__Assigned task__: The full listing should be set down again without a single alteration.

⟨

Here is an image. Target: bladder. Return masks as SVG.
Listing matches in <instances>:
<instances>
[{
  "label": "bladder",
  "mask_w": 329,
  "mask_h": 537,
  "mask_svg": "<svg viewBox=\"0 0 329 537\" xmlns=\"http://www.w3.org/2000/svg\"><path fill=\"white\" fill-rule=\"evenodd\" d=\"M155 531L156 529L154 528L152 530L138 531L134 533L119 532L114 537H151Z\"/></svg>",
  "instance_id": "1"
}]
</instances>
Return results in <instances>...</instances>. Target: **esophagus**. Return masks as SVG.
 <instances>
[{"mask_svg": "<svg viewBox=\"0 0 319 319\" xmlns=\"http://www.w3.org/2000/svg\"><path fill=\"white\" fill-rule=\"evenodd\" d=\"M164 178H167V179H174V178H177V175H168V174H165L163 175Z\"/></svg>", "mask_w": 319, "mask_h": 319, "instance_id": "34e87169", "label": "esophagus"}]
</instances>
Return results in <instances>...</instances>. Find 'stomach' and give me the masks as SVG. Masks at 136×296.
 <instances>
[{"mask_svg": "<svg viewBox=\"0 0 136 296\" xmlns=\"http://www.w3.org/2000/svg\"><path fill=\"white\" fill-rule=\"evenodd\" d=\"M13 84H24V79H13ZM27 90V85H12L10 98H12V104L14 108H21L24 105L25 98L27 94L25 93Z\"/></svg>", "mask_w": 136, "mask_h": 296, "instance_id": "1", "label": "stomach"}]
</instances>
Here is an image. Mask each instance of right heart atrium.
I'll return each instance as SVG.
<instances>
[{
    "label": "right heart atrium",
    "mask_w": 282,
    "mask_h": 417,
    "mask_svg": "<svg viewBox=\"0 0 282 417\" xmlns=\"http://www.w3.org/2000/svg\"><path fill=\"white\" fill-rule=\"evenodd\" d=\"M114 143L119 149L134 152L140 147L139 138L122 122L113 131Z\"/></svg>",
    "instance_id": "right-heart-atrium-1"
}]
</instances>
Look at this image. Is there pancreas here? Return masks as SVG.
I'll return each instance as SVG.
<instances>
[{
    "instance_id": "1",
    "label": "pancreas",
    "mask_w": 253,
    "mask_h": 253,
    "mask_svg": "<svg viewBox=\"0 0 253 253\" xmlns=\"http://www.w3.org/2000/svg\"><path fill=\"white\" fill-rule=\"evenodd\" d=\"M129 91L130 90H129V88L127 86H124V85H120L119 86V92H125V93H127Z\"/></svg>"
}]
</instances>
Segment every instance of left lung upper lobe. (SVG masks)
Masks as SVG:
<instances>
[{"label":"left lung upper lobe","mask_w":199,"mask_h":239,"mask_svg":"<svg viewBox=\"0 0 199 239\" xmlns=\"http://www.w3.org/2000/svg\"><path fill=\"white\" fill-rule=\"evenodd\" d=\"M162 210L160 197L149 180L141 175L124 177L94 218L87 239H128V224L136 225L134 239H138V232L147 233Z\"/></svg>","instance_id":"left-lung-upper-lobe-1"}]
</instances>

⟩

__Written answer__:
Here is an image. Target: bladder. Return masks as SVG.
Listing matches in <instances>:
<instances>
[{
  "label": "bladder",
  "mask_w": 329,
  "mask_h": 537,
  "mask_svg": "<svg viewBox=\"0 0 329 537\" xmlns=\"http://www.w3.org/2000/svg\"><path fill=\"white\" fill-rule=\"evenodd\" d=\"M155 531L156 529L154 528L152 530L138 531L134 533L119 532L114 537H151Z\"/></svg>",
  "instance_id": "1"
}]
</instances>
Return results in <instances>...</instances>. Target: **esophagus**. Return masks as SVG.
 <instances>
[{"mask_svg": "<svg viewBox=\"0 0 319 319\" xmlns=\"http://www.w3.org/2000/svg\"><path fill=\"white\" fill-rule=\"evenodd\" d=\"M164 178H167V179H174V178H177V175H168V174H165L163 175Z\"/></svg>", "mask_w": 319, "mask_h": 319, "instance_id": "34e87169", "label": "esophagus"}]
</instances>
Return results in <instances>...</instances>. Find 'stomach' and give me the masks as SVG. Masks at 136×296.
 <instances>
[{"mask_svg": "<svg viewBox=\"0 0 136 296\" xmlns=\"http://www.w3.org/2000/svg\"><path fill=\"white\" fill-rule=\"evenodd\" d=\"M13 84H24V79H13ZM27 90V85H12L10 98H12V104L14 108H21L24 105L25 98L27 94L25 93Z\"/></svg>", "mask_w": 136, "mask_h": 296, "instance_id": "1", "label": "stomach"}]
</instances>
Here is an image. Mask each instance of right heart atrium.
I'll return each instance as SVG.
<instances>
[{
    "label": "right heart atrium",
    "mask_w": 282,
    "mask_h": 417,
    "mask_svg": "<svg viewBox=\"0 0 282 417\" xmlns=\"http://www.w3.org/2000/svg\"><path fill=\"white\" fill-rule=\"evenodd\" d=\"M114 143L119 149L134 152L140 147L139 138L122 122L113 131Z\"/></svg>",
    "instance_id": "right-heart-atrium-1"
}]
</instances>
Look at this image. Is there pancreas here? Return masks as SVG.
I'll return each instance as SVG.
<instances>
[{
    "instance_id": "1",
    "label": "pancreas",
    "mask_w": 253,
    "mask_h": 253,
    "mask_svg": "<svg viewBox=\"0 0 253 253\" xmlns=\"http://www.w3.org/2000/svg\"><path fill=\"white\" fill-rule=\"evenodd\" d=\"M129 91L130 90H129V88L127 86H124V85H120L119 86V92H125V93H127Z\"/></svg>"
}]
</instances>
Segment every instance of left lung upper lobe. (SVG masks)
Masks as SVG:
<instances>
[{"label":"left lung upper lobe","mask_w":199,"mask_h":239,"mask_svg":"<svg viewBox=\"0 0 199 239\" xmlns=\"http://www.w3.org/2000/svg\"><path fill=\"white\" fill-rule=\"evenodd\" d=\"M162 210L160 197L149 180L141 175L124 177L94 218L87 239H128V224L136 225L134 239H138V232L147 233Z\"/></svg>","instance_id":"left-lung-upper-lobe-1"}]
</instances>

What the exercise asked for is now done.